Start of Block

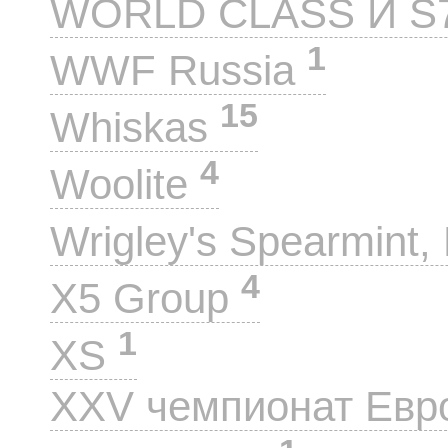
WORLD CLASS И S
1
WWF Russia
15
Whiskas
4
Woolite
Wrigley's Spearmint, 
4
X5 Group
1
XS
XXV чемпионат Евр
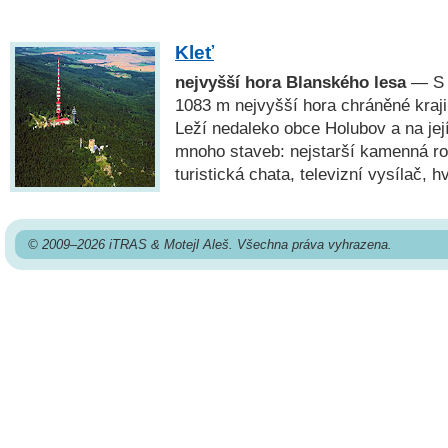
Kleť
nejvyšší hora Blanského lesa
— S 
1083 m nejvyšší hora chráněné kraji
Leží nedaleko obce Holubov a na jej
mnoho staveb: nejstarší kamenná r
turistická chata, televizní vysílač, h
© 2009–2026 iTRAS & Motejl Aleš. Všechna práva vyhrazena.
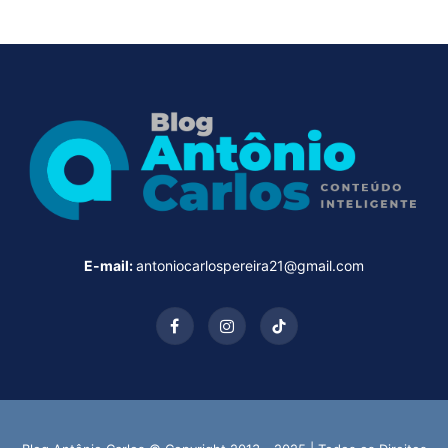
E-mail:
antoniocarlospereira21@gmail.com
Facebook
Instagram
TikTok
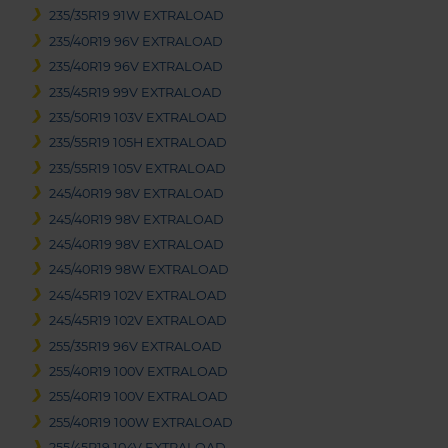
235/35R19 91W EXTRALOAD
235/40R19 96V EXTRALOAD
235/40R19 96V EXTRALOAD
235/45R19 99V EXTRALOAD
235/50R19 103V EXTRALOAD
235/55R19 105H EXTRALOAD
235/55R19 105V EXTRALOAD
245/40R19 98V EXTRALOAD
245/40R19 98V EXTRALOAD
245/40R19 98V EXTRALOAD
245/40R19 98W EXTRALOAD
245/45R19 102V EXTRALOAD
245/45R19 102V EXTRALOAD
255/35R19 96V EXTRALOAD
255/40R19 100V EXTRALOAD
255/40R19 100V EXTRALOAD
255/40R19 100W EXTRALOAD
255/45R19 104V EXTRALOAD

End of Block

## TRY IT
Go through the records above and return every line that holds the string "nejvyšší".

## RESPONSE TO THE TASK
nejvyšší hora Blanského lesa
1083 m nejvyšší hora chráněné kraji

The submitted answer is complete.